The following is a proof of Weierstrass’ M-test:
Let $\{v_{n}\}$ be a sequence of continuous functions on the interval $[a, b]$, and assume that there is a convergent series $\sum_{n=1}^{\infty} M_{n}$ of positive numbers such that $|v_{n}(x)| \le M_{n}$ for all $n$. Then series $\sum_{n=1}^{\infty} v_{n}(x)$ converges uniformly on $[a, b]$.
Proof: Since $(C([a, b], \mathbb{R}), \rho)$ is complete, we only need to check that the partial sums $s_{n}(x) = \sum_{k=0}^{n} v_{k}(x)$ form a Cauchy sequence. Since the series $\sum_{n=0}^{\infty} M_{n}$ converges, we know that its partial sums $S_{n}=\sum_{k=0}^{n} M_{k}$ form a Cauchy sequence. Since for all $x \in [a, b]$ and all $m > n$, $$|s_{m}(x) − s_{n}(x)| = |\sum_{k=n+1}^{m}v_{k}(x)| \le \sum_{k=n+1}^{m} |v_{k}(x)| \le \sum_{k=n+1}^{m} M_{k} = |S_{m}-S_{n}|,$$
this implies that $\{s_{n}\}$ is a Cauchy sequence.

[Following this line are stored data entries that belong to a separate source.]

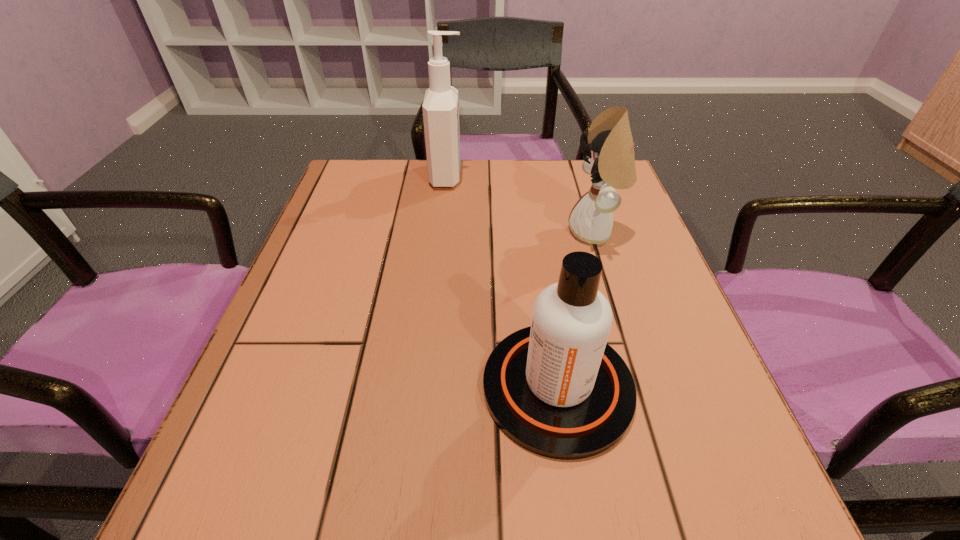 The height and width of the screenshot is (540, 960). I want to click on the left cleansing agent, so click(440, 107).

The width and height of the screenshot is (960, 540). I want to click on the taller cleansing agent, so click(x=440, y=107).

Locate an element on the screen. doll is located at coordinates (610, 161).

Locate an element on the screen. This screenshot has width=960, height=540. the right cleansing agent is located at coordinates (557, 389).

You are a GUI agent. You are given a task and a screenshot of the screen. Output one action in this format:
    pyautogui.click(x=<x>, y=<y>)
    Task: Click on the shorter cleansing agent
    
    Given the screenshot: What is the action you would take?
    pyautogui.click(x=557, y=389)

The width and height of the screenshot is (960, 540). Identify the location of vacant area situated 0.340m on the front label of the leftmost object. (593, 176).

What are the coordinates of `free space located at the front face of the doll` in the screenshot? It's located at (411, 232).

I want to click on free space located at the front face of the doll, so click(x=461, y=232).

Locate an element on the screen. The image size is (960, 540). vacant region located at the front face of the doll is located at coordinates (483, 232).

You are a GUI agent. You are given a task and a screenshot of the screen. Output one action in this format:
    pyautogui.click(x=<x>, y=<y>)
    Task: Click on the free space located on the back of the right cleansing agent
    The height and width of the screenshot is (540, 960).
    Given the screenshot: What is the action you would take?
    pyautogui.click(x=542, y=282) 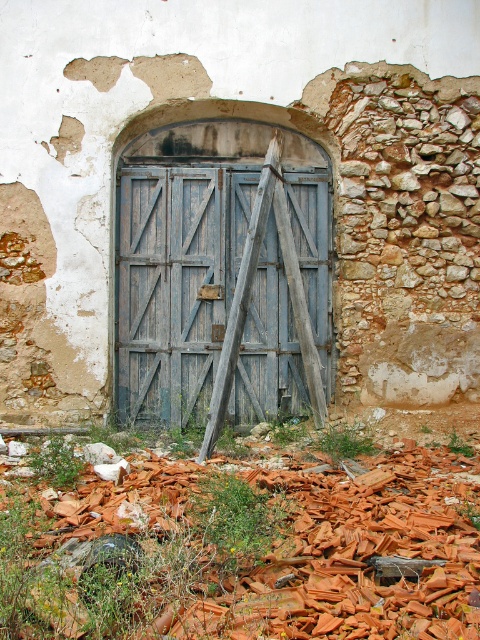 Is orange clay tiles at center below blue wooden door at center?

Correct, orange clay tiles at center is located below blue wooden door at center.

Identify the location of orange clay tiles at center. The width and height of the screenshot is (480, 640). (305, 541).

Is point (162, 625) positioned in front of point (160, 129)?

Yes, it is in front of point (160, 129).

You are a GUI agent. You are given a task and a screenshot of the screen. Output one action in this format:
    pyautogui.click(x=<x>, y=<y>)
    Task: Click on the orange clay tiles at center
    
    Given the screenshot: What is the action you would take?
    pyautogui.click(x=305, y=541)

So, while I understand that the partial sums $S_{n}=\sum_{k=0}^{n} M_{k}$ form a Cauchy sequence as a result of convergence of $\sum_{n=0}^{\infty} M_{n}$, how do we know that $m > n$ are sufficiently large so that $|S_{m}-S_{n}|$ converges and is a Cauchy sequence?